Showing posts with label review. Show all posts
Showing posts with label review. Show all posts

All Nature Writing Should be Like This - A Review

11:52 AM



There are beautiful books and there are important books. Winter: Notes from Montana, by Rick Bass, is both of these because through its beauty it tells us something important about how to interact with nature and then how to write about it. Profoundly moving, honest, and beautiful, it chronicles the journey into the interior of Bass’s discovery of himself in northeastern Montana’s Yaak valley. The mystery of the book is that it blends the author’s embrace of the landscape and the land’s actual physicality into a single voice. To say that the setting of the book is a character as well as the scene, is an understatement. At times it is difficult to tell if the story is about Bass or whether it is about a land exulting in and enduring winter. I’m curious about this dynamic, about the relationship between scene and writer.

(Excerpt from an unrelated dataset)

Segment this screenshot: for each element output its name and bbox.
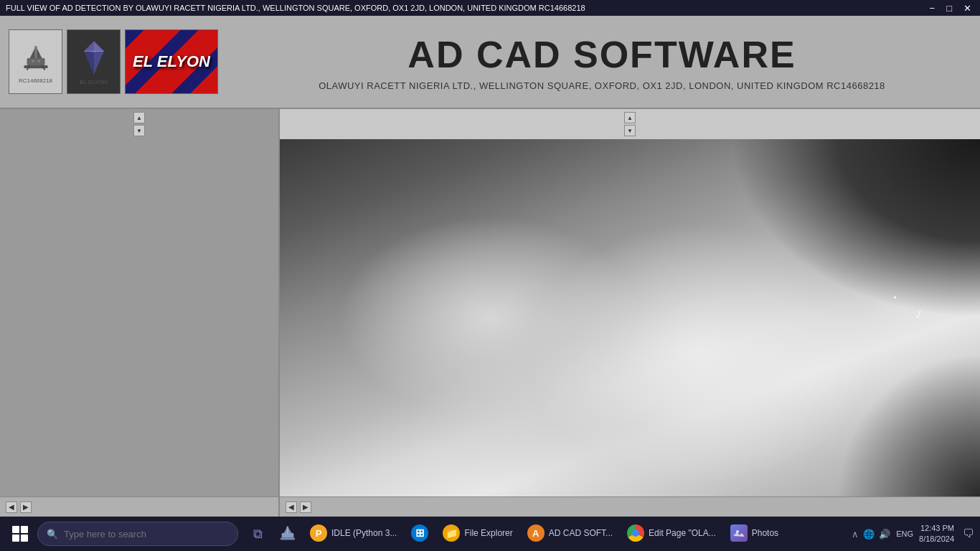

What makes a scene leap off a page and quicken the pulse of a reader? Does a writer come to so perfectly describe nature that nature itself lends its unspoken power to the page, or does the magic flow through the words from the reader’s own experience of the land? In other words, does the precision of the writer’s description move readers, or does the power of the author’s recollection and affection do so? In some ways this is splitting hairs. In other ways, it makes all the difference in the world. Could Rick Bass have described a picture or a video of the Yaak Valley in the same way that he could describe it after having lived there? I don’t think so.